Miroslav Šmíd climbed in various mountain areas and made a number of important ascents: the Alps (first ascent in the north face of Eiger in winter in 1978), the Dolomites (north face of Cima Grande in 1975), Norway (Trollryggen in winter 1976), Caucasus (solo winter ascent of Donguz Orun 1983), Pamir Mountains (solo ascent of Peak Korzhenevskaya in 1977 and first ascent in 1979), Fann Mountains, Andes (first ascent of Yerupajá Sur, solo climb, 1980) Yosemite (solo ascent of Dihedral Wall on El Capitan 1978), Patagonia (Fitz Roy and Cerro Torre, 1990) and Alaska (Mount McKinley 1989, 1991 and 1993) He ascended Mount Kenya in Africa in 1986. He also participated in expeditions to the Himalayas (Lhotse Shar, Dhaulagiri 1984, Mount Everest 1987) He also undertook demanding solo ascents (e.g. Ama Dablam in 1986).

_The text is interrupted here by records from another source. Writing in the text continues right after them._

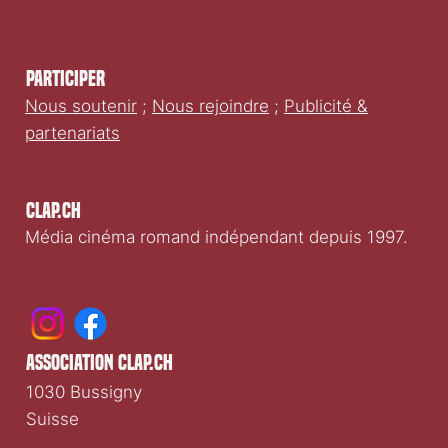
Participer
Nous soutenir
;
Nous rejoindre
;
Publicité &
partenariats
Clap.ch
Média cinéma romand indépendant depuis 1997.
association clap.ch
1030 Bussigny
Suisse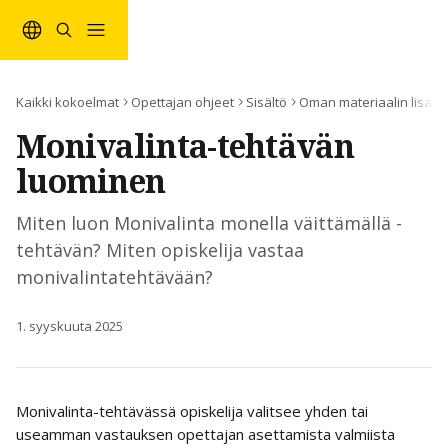
Siirry pääsisältöön
Kaikki kokoelmat
Opettajan ohjeet
Sisältö
Oman materiaalin lisää
Monivalinta-tehtävän
luominen
Miten luon Monivalinta monella väittämällä -
tehtävän? Miten opiskelija vastaa
monivalintatehtävään?
1. syyskuuta 2025
Monivalinta-tehtävässä opiskelija valitsee yhden tai 
useamman vastauksen opettajan asettamista valmiista 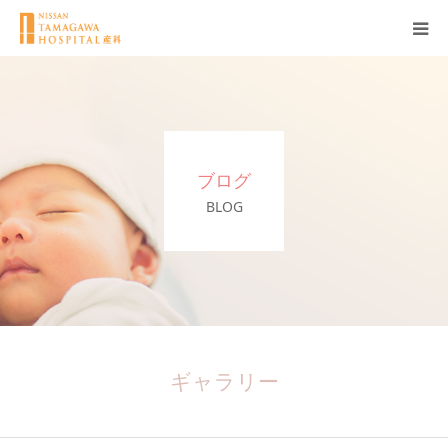
産科について
妊娠
ブログ
出産
BLOG
無痛分娩
産後
ブログ
ギャラリー
Q＆A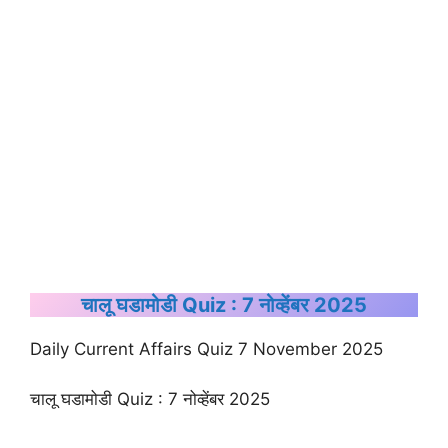
चालू घडामोडी Quiz : 7 नोव्हेंबर 2025
Daily Current Affairs Quiz 7 November 2025
चालू घडामोडी Quiz : 7 नोव्हेंबर 2025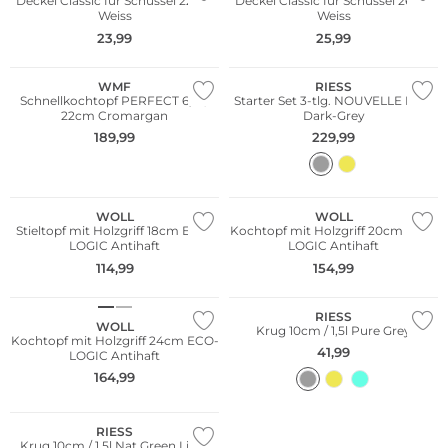
Deckel Classic für Schüssel 22cm
Deckel Classic für Schüssel 26cm
Weiss
Weiss
WE ♡ AUSTRIA
23,99
25,99
Nachhaltig
WMF
RIESS
Schnellkochtopf PERFECT 6,5l /
Starter Set 3-tlg. NOUVELLE PUR
22cm Cromargan
Dark-Grey
189,99
229,99
WOLL
WOLL
Stieltopf mit Holzgriff 18cm ECO-
Kochtopf mit Holzgriff 20cm ECO-
LOGIC Antihaft
LOGIC Antihaft
WE ♡ AUSTRIA
114,99
154,99
Nachhaltig
RIESS
WOLL
Krug 10cm / 1,5l Pure Grey
Kochtopf mit Holzgriff 24cm ECO-
41,99
LOGIC Antihaft
WE ♡ AUSTRIA
164,99
Nachhaltig
RIESS
Krug 10cm / 1,5l Nat Green Light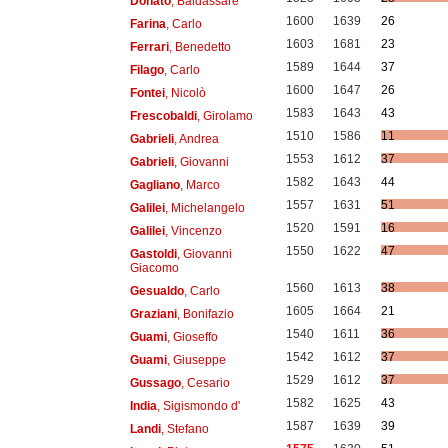
Donato
, Baldassare
1600
1639
26
Farina
, Carlo
1603
1681
23
Ferrari
, Benedetto
1589
1644
37
Filago
, Carlo
1600
1647
26
Fontei
, Nicolò
1583
1643
43
Frescobaldi
, Girolamo
1510
1586
11
Gabrieli
, Andrea
1553
1612
37
Gabrieli
, Giovanni
1582
1643
44
Gagliano
, Marco
1557
1631
51
Galilei
, Michelangelo
1520
1591
16
Galilei
, Vincenzo
1550
1622
47
Gastoldi
, Giovanni
Giacomo
1560
1613
38
Gesualdo
, Carlo
1605
1664
21
Graziani
, Bonifazio
1540
1611
36
Guami
, Gioseffo
1542
1612
37
Guami
, Giuseppe
1529
1612
37
Gussago
, Cesario
1582
1625
43
India
, Sigismondo d'
1587
1639
39
Landi
, Stefano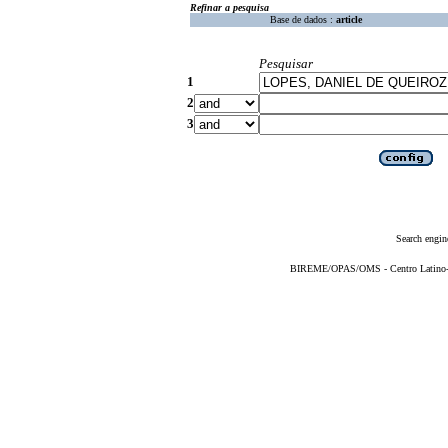
Refinar a pesquisa
Base de dados :
article
Pesquisar
1
2
3
Search engin
BIREME/OPAS/OMS - Centro Latino-Am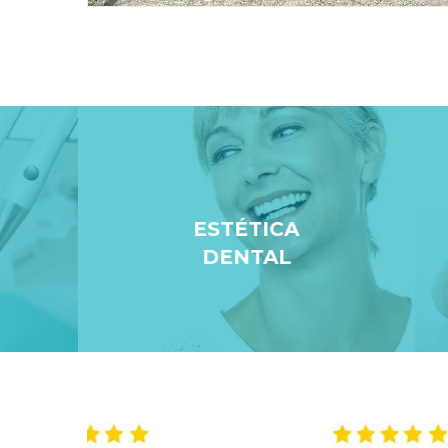
ESTÉTICA
DENTAL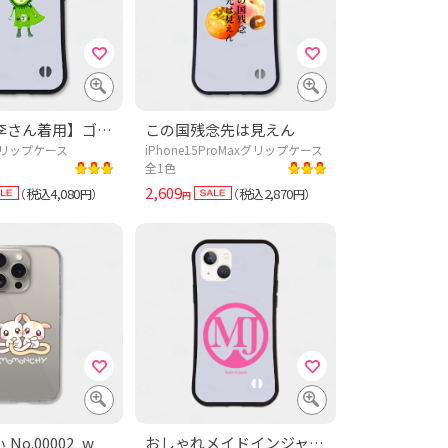
【松坂桃李さん着用】ゴーヤマン【ドラマあのキス】この夏おすすめ!沖縄野菜デザイン「ゴーヤマン」
この国残念先は見えん
5グリップケース
iPhone15ProMaxグリップケース
全1色
2,609
税込4,080
税込2,870
（
円）
（
円）
円
No.00002_w
おしゃれメイドインジャパン(桃)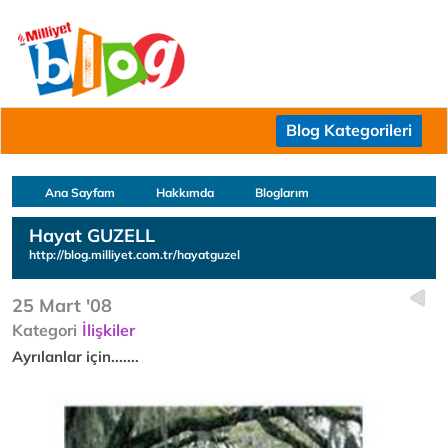
Blog Kategorileri
Ana Sayfam
Hakkımda
Bloglarım
Hayat GUZELL
http://blog.milliyet.com.tr/hayatguzel
25 Mart '08
Kategori
İlişkiler
Ayrılanlar için.......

Šmíd was allured by everything adventurous, and he also became a pioneer of mountain paragliding in Czechoslovakia. His well-known descent from Bzeduch Mountain in the Caucasus mountain range resulted in a broken pelvis after landing on a moraine.

Šmíd died on 11 September 1993 while solo climbing on the Lost Arrow in Yosemite National Park. Apparently he fell just below the top while climbing unbelayed. All his equipment was found on the last ledge below the top. The body was found at the bottom of the gorge between the massifs and the spire by one of his friends. On the basis of a denture, the body was identified as Šmíd’s.